I can write that with confidence because their election manifesto in the general election last year said so. They wanted to take all the money and spend it on increasing pensions. Now, that’s a fine way to use public money, I’m sure, but they ought to be more honest about what they would cut. That’s what comes of using the gross figure and not the net.
The indirect costs are also worth identifying, too. The figure comes from an estimate published in the Netherlands that EU regulation “cost” about 2 per cent of national GDP (about £20 billion), plus the supposed increased cost of food under the CAP (another £10 billion or so) and some other extra expenses. (Philippe Legrain, when he was working for the Britain in Europe campaign, produced an excellent analysis of the claim: I’ll see if I can find it posted on the web somewhere.)
The cost of regulation is a stark one. What are those regulations that are costing us £20 billion a year from which UKIP would save us? One is the regulation that requires food companies to maintain hygienic premises.
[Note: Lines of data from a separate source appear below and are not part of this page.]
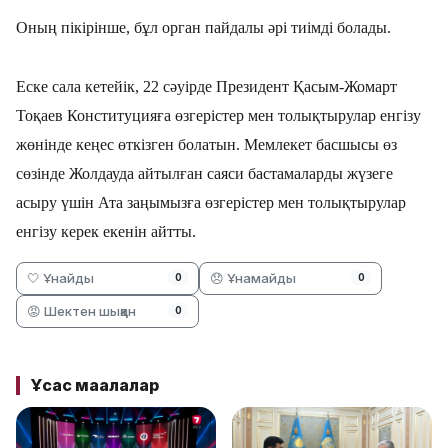
Оның пікірінше, бұл орган пайдалы әрі тиімді болады.
Еске сала кетейік, 22 сәуірде Президент Қасым-Жомарт
Тоқаев Конституцияға өзгерістер мен толықтырулар енгізу
жөнінде кеңес өткізген болатын. Мемлекет басшысы өз
сөзінде Жолдауда айтылған саяси бастамаларды жүзеге
асыру үшін Ата заңымызға өзгерістер мен толықтырулар
енгізу керек екенін айтты.
🤍 Ұнайды
😞 Ұнамайды
0
0
😡 Шектен шыққан
0
Ұқсас мақалалар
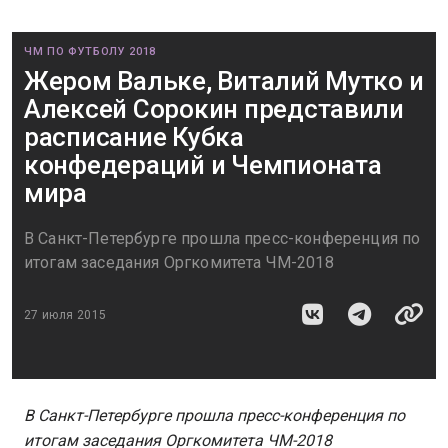
ЧМ ПО ФУТБОЛУ 2018
Жером Вальке, Виталий Мутко и
Алексей Сорокин представили
расписание Кубка
конфедераций и Чемпионата
мира
​В Санкт-Петербурге прошла пресс-конференция по
итогам заседания Оргкомитета ЧМ-2018
27 июля 2015
В Санкт-Петербурге прошла пресс-конференция по
итогам заседания Оргкомитета ЧМ-2018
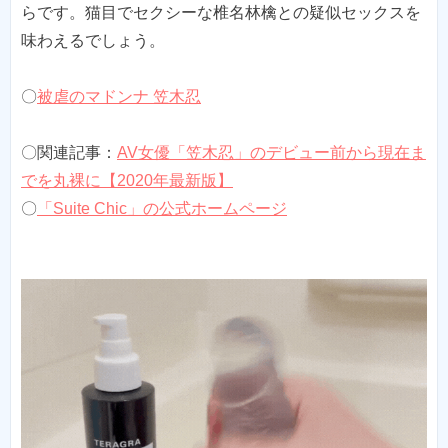
らです。猫目でセクシーな椎名林檎との疑似セックスを
味わえるでしょう。
〇
被虐のマドンナ 笠木忍
〇関連記事：
AV女優「笠木忍」のデビュー前から現在ま
でを丸裸に【2020年最新版】
〇
「Suite Chic」の公式ホームページ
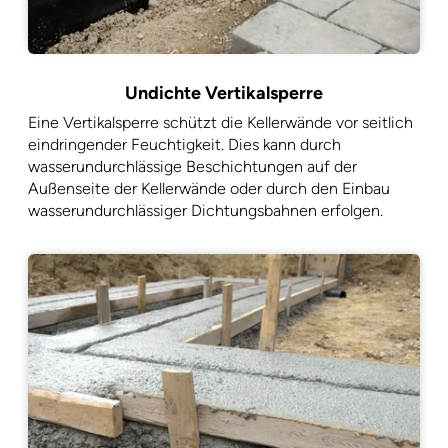
Undichte Vertikalsperre
Eine Vertikalsperre schützt die Kellerwände vor seitlich
eindringender Feuchtigkeit. Dies kann durch
wasserundurchlässige Beschichtungen auf der
Außenseite der Kellerwände oder durch den Einbau
wasserundurchlässiger Dichtungsbahnen erfolgen.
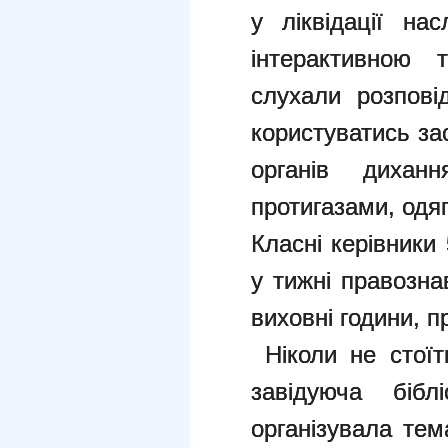
у ліквідації нас
інтерактивною 
слухали розпові
користуватись за
органів дихан
протигазами, одя
Класні керівники
у тижні правозна
виховні години, п
Ніколи не стоїт
завідуюча бі
організувала тем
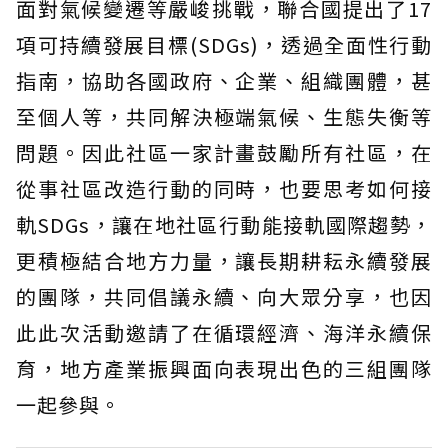
面對氣候變遷等嚴峻挑戰，聯合國提出了17
項可持續發展目標(SDGs)，透過全面性行動
指南，協助各國政府、企業、組織團體，甚
至個人等，共同解決極端氣候、生態失衡等
問題。因此社區一家計畫鼓勵所有社區，在
從事社區改造行動的同時，也要思考如何接
軌SDGs，讓在地社區行動能接軌國際趨勢，
更積極結合地方力量，讓長期耕耘永續發展
的團隊，共同倡議永續、向大眾分享，也因
此此次活動邀請了在循環經濟、海洋永續保
育，地方產業振興面向表現出色的三組團隊
一起參與。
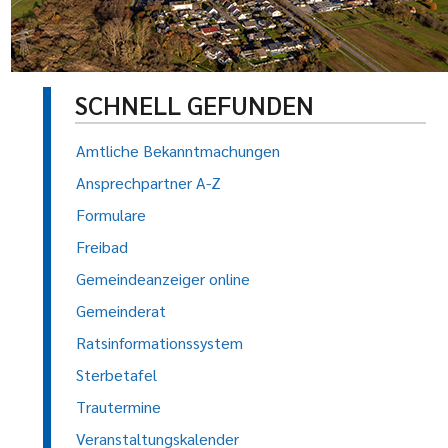
SCHNELL GEFUNDEN
Amtliche Bekanntmachungen
Ansprechpartner A-Z
Formulare
Freibad
Gemeindeanzeiger online
Gemeinderat
Ratsinformationssystem
Sterbetafel
Trautermine
Veranstaltungskalender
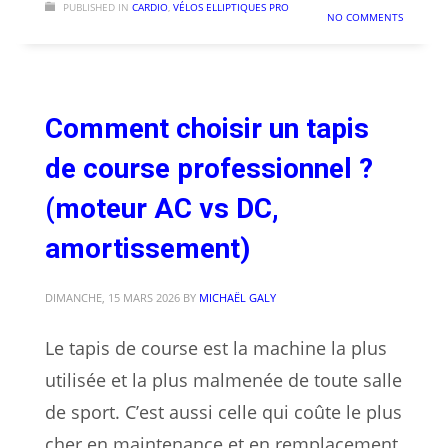
PUBLISHED IN
CARDIO
,
VÉLOS ELLIPTIQUES PRO
NO COMMENTS
Comment choisir un tapis
de course professionnel ?
(moteur AC vs DC,
amortissement)
DIMANCHE, 15 MARS 2026
BY
MICHAËL GALY
Le tapis de course est la machine la plus
utilisée et la plus malmenée de toute salle
de sport. C’est aussi celle qui coûte le plus
cher en maintenance et en remplacement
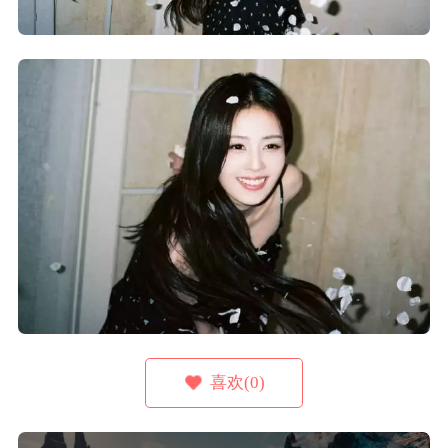
喜欢(0)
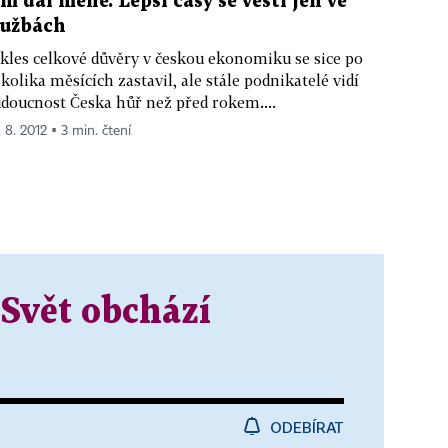
ím dál méně. Lepší časy se věští jen ve
lužbách
kles celkové důvěry v českou ekonomiku se sice po
kolika měsících zastavil, ale stále podnikatelé vidí
doucnost Česka hůř než před rokem....
. 8. 2012 ▪ 3 min. čtení
Svět obchází
ODEBÍRAT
Another is the requirement to put an ingredients list on the label so the consumer can know what he or she is eating. A third means that restaurants and food manufacturers have to keep records of where they bought their ingredients from so that, if there is a contamination or a scare of some sort, the source of it can be traced and other restaurants and food manufacturers can be warned if necessary. If UKIP’s promises are to be kept, all that regulation has to be scrapped. The bad old days of food poisoning and adulteration could be on the way back. That’s not my preferred vision of the future.
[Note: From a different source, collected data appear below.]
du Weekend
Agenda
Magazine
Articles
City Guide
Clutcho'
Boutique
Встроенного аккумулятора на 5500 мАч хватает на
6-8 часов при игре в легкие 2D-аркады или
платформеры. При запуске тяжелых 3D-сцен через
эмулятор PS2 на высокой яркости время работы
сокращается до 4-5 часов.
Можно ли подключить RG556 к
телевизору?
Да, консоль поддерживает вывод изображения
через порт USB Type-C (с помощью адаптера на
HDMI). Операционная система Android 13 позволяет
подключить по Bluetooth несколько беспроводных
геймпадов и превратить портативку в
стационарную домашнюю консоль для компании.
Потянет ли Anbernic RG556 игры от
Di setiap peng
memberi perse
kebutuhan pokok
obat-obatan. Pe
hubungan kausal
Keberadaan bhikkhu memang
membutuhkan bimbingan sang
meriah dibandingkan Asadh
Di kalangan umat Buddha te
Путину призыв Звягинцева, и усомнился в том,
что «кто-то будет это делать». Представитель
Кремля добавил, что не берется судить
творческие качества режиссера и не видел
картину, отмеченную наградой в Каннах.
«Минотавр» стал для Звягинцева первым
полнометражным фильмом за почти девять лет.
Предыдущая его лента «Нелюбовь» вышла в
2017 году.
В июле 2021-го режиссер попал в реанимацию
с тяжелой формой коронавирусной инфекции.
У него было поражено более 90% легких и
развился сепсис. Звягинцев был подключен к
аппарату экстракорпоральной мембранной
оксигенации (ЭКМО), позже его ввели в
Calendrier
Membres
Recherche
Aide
Another example – I’ll stop with this one – is the equal right to pensions that women enjoy in the UK. That wasn’t a decision taken in Westminster, but a decision imposed by the European Court. The Treaty of Rome, the signature on which was a decision taken in Westminster, included a provision for the equal treatment of men and women at work, which the ECJ interpreted as a commitment to equal pension rights. Female readers of this blog might stop to think that their equality in the workplace is, in the eyes of UKIP, an excessive burden from which we should be liberated. It shows that what goes on in the EU is not merely an international issue but of local and immediate significance, too.